The High Court of Justice in the British Virgin Islands (BVI) has recalled its earlier orders regarding attachment of PIA offshore assets in the Reko Diq case against Pakistan.

BVI High Court Justice Gerhard Wallbank, while passing the order on December 10, 2020, had attached certain assets of PIA.

The court had attached the assets belonging to Pakistan International Airlines Investment Limited (PIAIL), including the company’s interests in two hotels — Roosevelt Hotel in Manhattan, New York, and Scribe Hotel in Central Paris.

In view of the injunction, PIA could not sale any of these hotels.

“A short while ago judgment was announced by British Virgin Island High Court. Great legal victory for PIA and Pakistan. The order was passed earlier on the request of TCC which was seeking enforcement of Reko Diq award. All orders passed against PIA earlier are now recalled by the Court. Receiver removed from Roosevelt hotel, NY and Scribe hotel, Paris. Cost of litigation also awarded,” said a statement issued by the Attorney General for Pakistan (AGP) office on Tuesday.

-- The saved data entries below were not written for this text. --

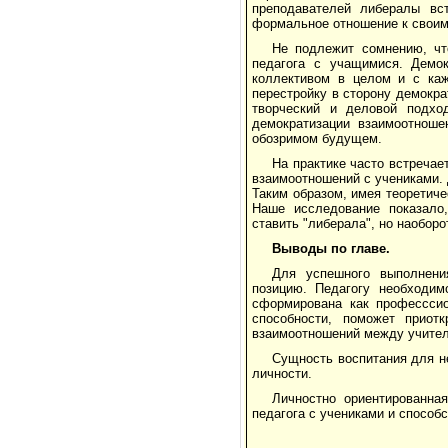
преподавателей либералы вс
формальное отношение к своим
Не подлежит сомнению, чт
педагога с учащимися. Демок
коллективом в целом и с каж
перестройку в сторону демокр
творческий и деловой подхо
демократизации взаимоотношен
обозримом будущем.
На практике часто встреча
взаимоотношений с учениками.
Таким образом, имея теоретич
Наше исследование показало,
ставить "либерала", но наобор
Выводы по главе.
Для успешного выполнени
позицию. Педагогу необходим
сформирована как професссио
способности, поможет приот
взаимоотношений между учител
Сущность воспитания для н
личности.
Личностно ориентированна
педагога с учениками и способ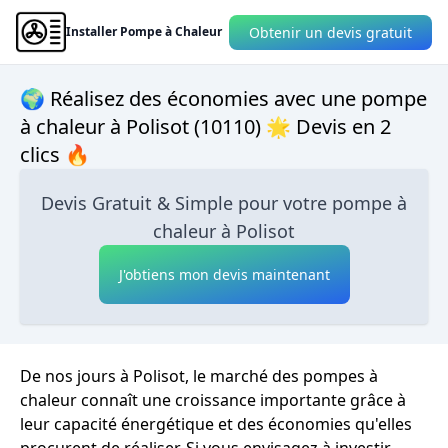
Obtenir un devis gratuit
Installer Pompe à Chaleur
🌍 Réalisez des économies avec une pompe
à chaleur à Polisot (10110) 🌟 Devis en 2
clics 🔥
Devis Gratuit & Simple pour votre pompe à
chaleur à Polisot
J'obtiens mon devis maintenant
De nos jours à Polisot, le marché des pompes à
chaleur connaît une croissance importante grâce à
leur capacité énergétique et des économies qu'elles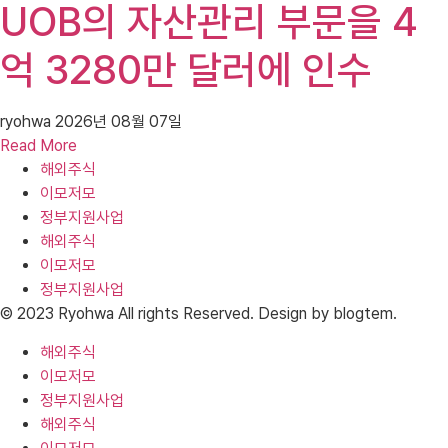
UOB의 자산관리 부문을 4
억 3280만 달러에 인수
ryohwa
2026년 08월 07일
Read More
해외주식
이모저모
정부지원사업
해외주식
이모저모
정부지원사업
© 2023 Ryohwa All rights Reserved. Design by blogtem.
해외주식
이모저모
정부지원사업
해외주식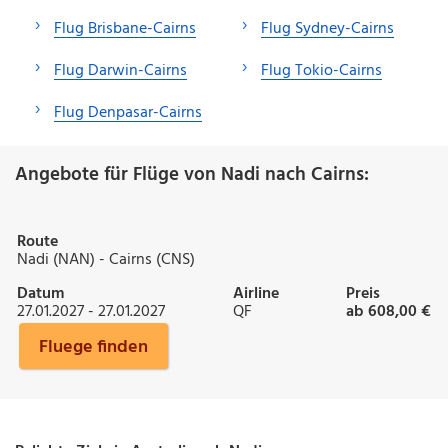
Flug Brisbane-Cairns
Flug Sydney-Cairns
Flug Darwin-Cairns
Flug Tokio-Cairns
Flug Denpasar-Cairns
Angebote für Flüge von Nadi nach Cairns:
Route
Nadi (NAN) - Cairns (CNS)
Datum
Airline
Preis
27.01.2027 - 27.01.2027
QF
ab 608,00 €
Fluege finden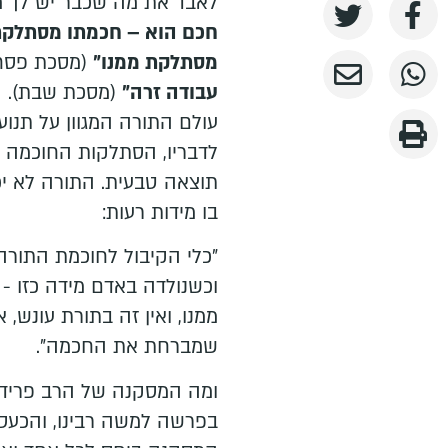
לאבד את מה שכבר יש לך מ
חכם הוא – חכמתו מסתלקת 
מסתלקת ממנו"
(מסכת פסחי
עבודה זרה"
(מסכת שבת). הר
עולם התורה המגוון על תנוע
לדבריו, הסתלקות החוכמה 
תוצאה טבעית. התורה לא יכ
בו מידות רעות:
"כלי הקיבול לחוכמת התורה 
וכשנולדה באדם מידה כזו -
ממנו, ואין זה בתורת עונש
שמברחת את החכמה".
ומה המסקנה של הרב פרידלנ
בפרשה למשה רבינו, והכעס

Additional Attorney General for Pakistan and Head of International Disputes Unit Ahmed Irfan represented Pakistan before the BVI court. The Pakistan International Airline (PIA) engaged its own legal team in the case. Likewise, all offshore companies, two registered PIA hotels hired their separate counsels.

Prime Minister Imran Khan has appreciated the efforts of the international disputes unit and the office of the attorney general.

Also read: Pakistan wins stay over $6 billion penalty in Reko Diq case

Tethyan Copper Company (TCC) on November 20, last year had sought attachment of assets for enforcement of the $6 billion award that the International Centre for Settlement of Investment Disputes (ICSID) slapped on Pakistan on July 12, 2019, for revoking the TTC mining contract at Reko Diq in Balochistan.

Despite withdrawal of attachment orders by the BVI court, $6 billion award against Pakistan will still be intact.

The ICSID stayed the enforcement of the $6b award and on September 17 and issued a 70-page order which said the stay shall continue on a conditional basis.

The arbitrator ordered Pakistan to provide an “unconditional and irrevocable” bank guarantee or the letter of credit (LC) for 25 per cent of the award, plus accrued interest as of the date of the decision.

The guarantee or the LC was to come from a reputable international bank based outside of Pakistan, which was pledged in favour of the claimant — the TCC — and to be released on the order of the ICSID.

The ICSID also held that if Pakistan could not furnish the security and undertaking in terms as set out within 30 days after notification of the decision, the stay of enforcement in the amount of 50 per cent of the award, plus accrued interest as of the date of the decision would be lifted.

However, Pakistan missed the deadline and did not deposit 25 per cent bank guarantee.